02. What is Data Lineage?

02 What Is Data Lineage--

Data Lineage

Definition

The data lineage of a dataset describes the discrete steps involved in the creation, movement, and calculation of that dataset.

Why is Data Lineage important?
  1. Instilling Confidence: Being able to describe the data lineage of a particular dataset or analysis will build confidence in data consumers (engineers, analysts, data scientists, etc.) that our data pipeline is creating meaningful results using the correct datasets. If the data lineage is unclear, its less likely that the data consumers will trust or use the data.
  2. Defining Metrics: Another major benefit of surfacing data lineage is that it allows everyone in the organization to agree on the definition of how a particular metric is calculated.
  3. Debugging: Data lineage helps data engineers track down the root of errors when they occur. If each step of the data movement and transformation process is well described, it's easy to find problems when they occur.
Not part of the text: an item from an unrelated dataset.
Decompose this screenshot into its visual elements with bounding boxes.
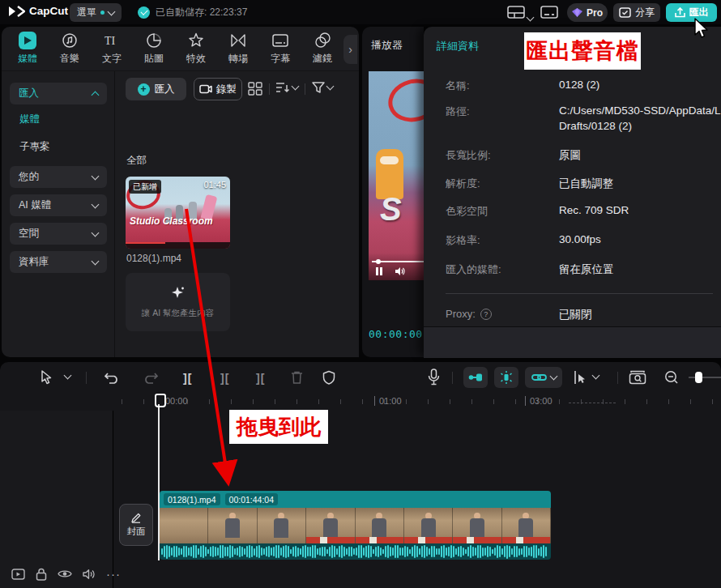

In general, data lineage has important implications for a business. Each department or business unit's success is tied to data and to the flow of data between departments. For e.g., sales departments rely on data to make sales forecasts, while at the same time the finance department would need to track sales and revenue. Each of these departments and roles depend on data, and knowing where to find the data. Data flow and data lineage tools enable data engineers and architects to track the flow of this large web of data.